Muscat: Money seems to be the most common motivator while considering taking a job, the Oman Employment Report–Insight for 2016, which was recently published by Oxford Strategy Consulting, indicated.
Surveying 300 Omanis who are less than 30 years old, the report aims to “offer insights underpinning the current aspirations of Omanis, which will serve as a useful tool for both private and public sectors, as well as government and organisations.”
The survey covered their motivations, perceptions of best employers, their ideal job role, the best way for employers to attract nationals, the most and least attractive employment sectors, the importance of the private sector and difficulties faced while searching for jobs.

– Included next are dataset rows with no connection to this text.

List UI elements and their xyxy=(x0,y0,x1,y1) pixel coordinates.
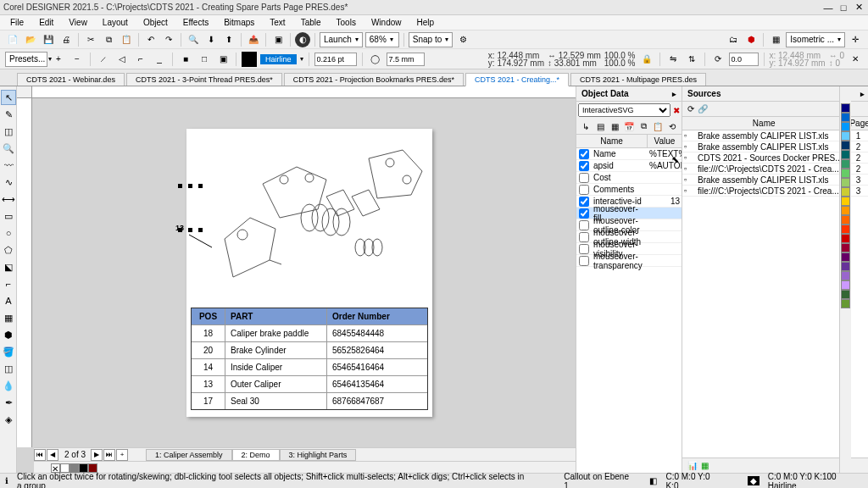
cut-icon[interactable]: ✂ xyxy=(83,32,98,47)
menu-help[interactable]: Help xyxy=(410,17,442,28)
shape-tool-icon[interactable]: ✎ xyxy=(1,107,16,122)
line-end-icon[interactable]: ◁ xyxy=(114,52,130,67)
text-tool-icon[interactable]: A xyxy=(1,293,16,308)
sources-refresh-icon[interactable]: ⟳ xyxy=(687,104,694,114)
palette-swatch[interactable] xyxy=(841,215,850,225)
menu-effects[interactable]: Effects xyxy=(176,17,215,28)
corner-icon[interactable]: ⌐ xyxy=(133,52,148,67)
halo-width-input[interactable] xyxy=(387,53,425,66)
od-icon-1[interactable]: ↳ xyxy=(580,120,592,132)
redo-icon[interactable]: ↷ xyxy=(161,32,176,47)
menu-table[interactable]: Table xyxy=(294,17,328,28)
halo-icon[interactable]: ◯ xyxy=(368,52,383,67)
doc-tab-4[interactable]: CDTS 2021 - Multipage PRES.des xyxy=(570,73,706,86)
page-tab-1[interactable]: 1: Caliper Assembly xyxy=(146,449,232,461)
od-checkbox[interactable] xyxy=(579,197,589,207)
od-calendar-icon[interactable]: 📅 xyxy=(623,120,635,132)
lock-ratio-icon[interactable]: 🔒 xyxy=(639,52,654,67)
sources-close-icon[interactable]: ▸ xyxy=(860,90,865,98)
sources-link-icon[interactable]: 🔗 xyxy=(698,104,708,114)
snap-dropdown[interactable]: Snap to xyxy=(409,32,453,47)
palette-swatch[interactable] xyxy=(841,271,850,280)
menu-layout[interactable]: Layout xyxy=(96,17,135,28)
canvas[interactable]: 13 POS PART Order Number 18Caliper brake… xyxy=(17,86,576,473)
od-checkbox[interactable] xyxy=(579,161,589,171)
page-tab-2[interactable]: 2: Demo xyxy=(232,449,280,461)
mirror-h-icon[interactable]: ⇋ xyxy=(665,52,681,67)
palette-swatch[interactable] xyxy=(841,280,850,290)
doc-tab-3[interactable]: CDTS 2021 - Creating...* xyxy=(465,73,569,86)
eyedropper-tool-icon[interactable]: 💧 xyxy=(1,378,16,393)
object-data-row[interactable]: Cost xyxy=(576,172,682,184)
callout-object[interactable]: 13 xyxy=(182,226,216,253)
menu-tools[interactable]: Tools xyxy=(330,17,363,28)
od-checkbox[interactable] xyxy=(579,208,589,219)
add-preset-icon[interactable]: + xyxy=(51,52,66,67)
transparency-tool-icon[interactable]: ◫ xyxy=(1,361,16,376)
docker-close-icon[interactable]: ▸ xyxy=(672,90,676,98)
od-checkbox[interactable] xyxy=(579,244,589,254)
last-page-button[interactable]: ⏭ xyxy=(103,449,115,461)
palette-swatch[interactable] xyxy=(841,131,850,141)
palette-swatch[interactable] xyxy=(841,159,850,169)
palette-swatch[interactable] xyxy=(841,290,850,299)
freehand-tool-icon[interactable]: 〰 xyxy=(1,158,16,173)
interactive-tool-icon[interactable]: ◈ xyxy=(1,412,16,427)
palette-swatch[interactable] xyxy=(841,169,850,178)
menu-text[interactable]: Text xyxy=(263,17,292,28)
connector-tool-icon[interactable]: ⌐ xyxy=(1,276,16,291)
axis-icon[interactable]: ✛ xyxy=(848,32,863,47)
outline-icon[interactable]: □ xyxy=(197,52,212,67)
undo-icon[interactable]: ↶ xyxy=(143,32,159,47)
close-button[interactable]: ✕ xyxy=(853,3,865,13)
object-data-row[interactable]: Name%TEXT% xyxy=(576,148,682,160)
rotation-input[interactable] xyxy=(729,53,759,66)
palette-swatch[interactable] xyxy=(841,103,850,113)
gear-icon[interactable]: ⚙ xyxy=(455,32,470,47)
od-checkbox[interactable] xyxy=(579,173,589,183)
projection-dropdown[interactable]: Isometric ... xyxy=(786,32,845,47)
sources-excel-icon[interactable]: ▦ xyxy=(701,461,709,470)
menu-window[interactable]: Window xyxy=(364,17,409,28)
copy-icon[interactable]: ⧉ xyxy=(101,32,116,47)
od-checkbox[interactable] xyxy=(579,185,589,195)
palette-swatch[interactable] xyxy=(841,122,850,131)
ellipse-tool-icon[interactable]: ○ xyxy=(1,225,16,241)
zoom-dropdown[interactable]: 68% xyxy=(365,32,399,47)
curve-tool-icon[interactable]: ∿ xyxy=(1,175,16,190)
clear-transform-icon[interactable]: ✕ xyxy=(848,52,863,67)
grid-icon[interactable]: ▦ xyxy=(768,32,783,47)
doc-tab-2[interactable]: CDTS 2021 - Projection Bookmarks PRES.de… xyxy=(284,73,464,86)
maximize-button[interactable]: □ xyxy=(837,3,849,13)
mirror-v-icon[interactable]: ⇅ xyxy=(684,52,699,67)
doc-tab-0[interactable]: CDTS 2021 - Webinar.des xyxy=(17,73,125,86)
rectangle-tool-icon[interactable]: ▭ xyxy=(1,208,16,224)
both-icon[interactable]: ▣ xyxy=(215,52,231,67)
palette-swatch[interactable] xyxy=(841,150,850,159)
new-icon[interactable]: 📄 xyxy=(5,32,20,47)
palette-swatch[interactable] xyxy=(841,113,850,122)
od-checkbox[interactable] xyxy=(579,220,589,230)
doc-tab-1[interactable]: CDTS 2021 - 3-Point Thread PRES.des* xyxy=(126,73,282,86)
presets-dropdown[interactable]: Presets... xyxy=(5,52,47,67)
menu-object[interactable]: Object xyxy=(136,17,175,28)
callout-tool-icon[interactable]: ⬕ xyxy=(1,259,16,274)
object-data-row[interactable]: apsid%AUTOID% xyxy=(576,160,682,172)
object-data-row[interactable]: mouseover-transparency xyxy=(576,255,682,267)
menu-file[interactable]: File xyxy=(3,17,31,28)
od-sync-icon[interactable]: ⟲ xyxy=(666,120,678,132)
palette-swatch[interactable] xyxy=(841,141,850,150)
outline-tool-icon[interactable]: ✒ xyxy=(1,395,16,410)
od-copy-icon[interactable]: ⧉ xyxy=(637,120,649,132)
solid-icon[interactable]: ■ xyxy=(178,52,193,67)
menu-edit[interactable]: Edit xyxy=(32,17,60,28)
launch-dropdown[interactable]: Launch xyxy=(320,32,363,47)
pick-tool-icon[interactable]: ↖ xyxy=(1,90,16,105)
open-icon[interactable]: 📂 xyxy=(23,32,38,47)
vertical-ruler[interactable] xyxy=(17,98,32,447)
hairline-dropdown[interactable]: Hairline xyxy=(260,54,297,64)
table-tool-icon[interactable]: ▦ xyxy=(1,310,16,325)
zoom-tool-icon[interactable]: 🔍 xyxy=(1,141,16,156)
print-icon[interactable]: 🖨 xyxy=(58,32,74,47)
sources-add-icon[interactable]: 📊 xyxy=(687,461,698,470)
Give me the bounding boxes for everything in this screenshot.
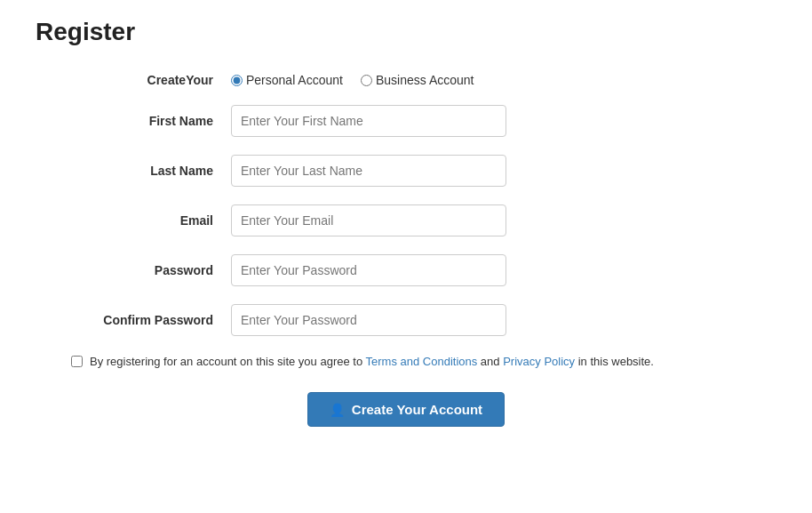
business-account-option[interactable]: Business Account bbox=[361, 73, 474, 87]
confirm-password-row: Confirm Password bbox=[36, 304, 776, 336]
last-name-input[interactable] bbox=[231, 155, 506, 187]
email-row: Email bbox=[36, 204, 776, 236]
personal-account-radio[interactable] bbox=[231, 75, 243, 86]
first-name-input[interactable] bbox=[231, 105, 506, 137]
first-name-label: First Name bbox=[36, 114, 231, 128]
personal-account-label: Personal Account bbox=[246, 73, 343, 87]
terms-text-middle: and bbox=[477, 355, 503, 368]
password-label: Password bbox=[36, 263, 231, 277]
confirm-password-input[interactable] bbox=[231, 304, 506, 336]
create-account-button[interactable]: 👤 Create Your Account bbox=[307, 392, 505, 427]
submit-row: 👤 Create Your Account bbox=[36, 392, 776, 427]
page-title: Register bbox=[36, 18, 776, 46]
email-input[interactable] bbox=[231, 204, 506, 236]
email-label: Email bbox=[36, 213, 231, 228]
password-row: Password bbox=[36, 254, 776, 286]
terms-text: By registering for an account on this si… bbox=[90, 354, 654, 370]
password-input[interactable] bbox=[231, 254, 506, 286]
last-name-row: Last Name bbox=[36, 155, 776, 187]
confirm-password-label: Confirm Password bbox=[36, 313, 231, 327]
account-type-group: Personal Account Business Account bbox=[231, 73, 474, 87]
register-form: CreateYour Personal Account Business Acc… bbox=[36, 73, 776, 427]
privacy-policy-link[interactable]: Privacy Policy bbox=[503, 355, 575, 368]
create-account-label: Create Your Account bbox=[352, 402, 482, 417]
create-your-label: CreateYour bbox=[36, 73, 231, 87]
terms-and-conditions-link[interactable]: Terms and Conditions bbox=[366, 355, 478, 368]
first-name-row: First Name bbox=[36, 105, 776, 137]
terms-text-after: in this website. bbox=[575, 355, 654, 368]
business-account-radio[interactable] bbox=[361, 75, 372, 86]
account-type-row: CreateYour Personal Account Business Acc… bbox=[36, 73, 776, 87]
terms-text-before: By registering for an account on this si… bbox=[90, 355, 366, 368]
last-name-label: Last Name bbox=[36, 164, 231, 178]
terms-checkbox[interactable] bbox=[71, 356, 83, 367]
user-icon: 👤 bbox=[330, 403, 345, 417]
business-account-label: Business Account bbox=[376, 73, 474, 87]
terms-row: By registering for an account on this si… bbox=[36, 354, 776, 370]
personal-account-option[interactable]: Personal Account bbox=[231, 73, 343, 87]
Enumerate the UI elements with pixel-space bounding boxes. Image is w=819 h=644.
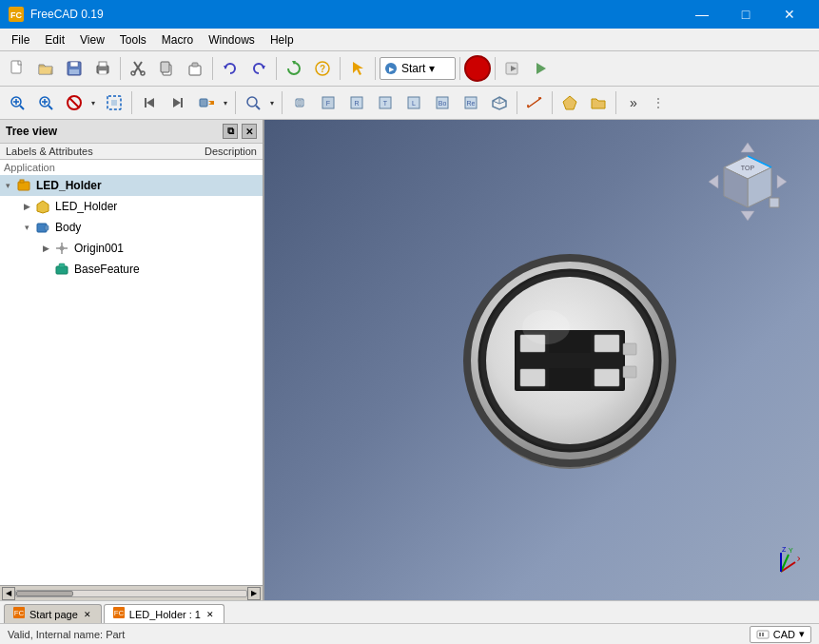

According to the survey, 76 per cent said that money was the top motivator while accepting a job. Those working in the private sector showed that they were more likely motivated by money than employees in the government sector.
“It is important to remember that money offers stability and security and this is especially true in Oman’s traditional social context. Money may bring social prestige but it also reflects great responsibility,” said the report. Omanis are also motivated by challenges and travel, which account for 28 per cent, development 23 per cent and influences 22 per cent.
When the survey asked about their ideal job role, unsurprisingly most answered ‘run my own business,’ which translates to 34 per cent. Following that, many wanted to work in administration, 28 per cent, serve as a business leader, which made up for 22 per cent and join a family owned business, which accounted for 17 per cent.
“Rather than increase wages, the government should help Omani entrepreneurs make money for themselves. More Omanis ranked ‘running my own business’ as their ideal job role than any other role. This inclination toward entrepreneurism in the Sultanate can be tapped into to help transition Omanis away from public sector roles and towards private sector enterprises,” said the report.
“In order to maximise investment in entrepreneurism, high-potential entrepreneurs who actually contribute to employment growth, known as ‘gazelles’ should be identified and supported by the government. Providing seed funding and early support for high-potential entrepreneurs is much more cost-effective than employing the equivalent public sector employees for an entire career,” it added.
38 per cent of Omanis said Aerospace is their least favoured job role, according to the report. Aviation is the second-least favourite with 20 per cent and following that was Media with 13 per cent. Real Estate and Construction followed, with both recording 10 per cent as being the least favourite.
The report also revealed the difficulties Omanis face while finding jobs. 41 per cent said the hours are too long when they are faced with finding a job. 35 per cent said the pay is too low, while 23 per cent said there aren’t enough suitable jobs.
“In order to productively increase youth employment and sustain its momentum, matching jobs with established skill-sets is imperative to create an enabling work environment,” said the report.
“Oxford Strategic Consulting found that four out of 10 respondents felt that the main difficulty Omanis faced in finding a suitable job was that the hours were deemed too long for what they considered was appropriate. In addition, third felt the pay was too low for their educational level.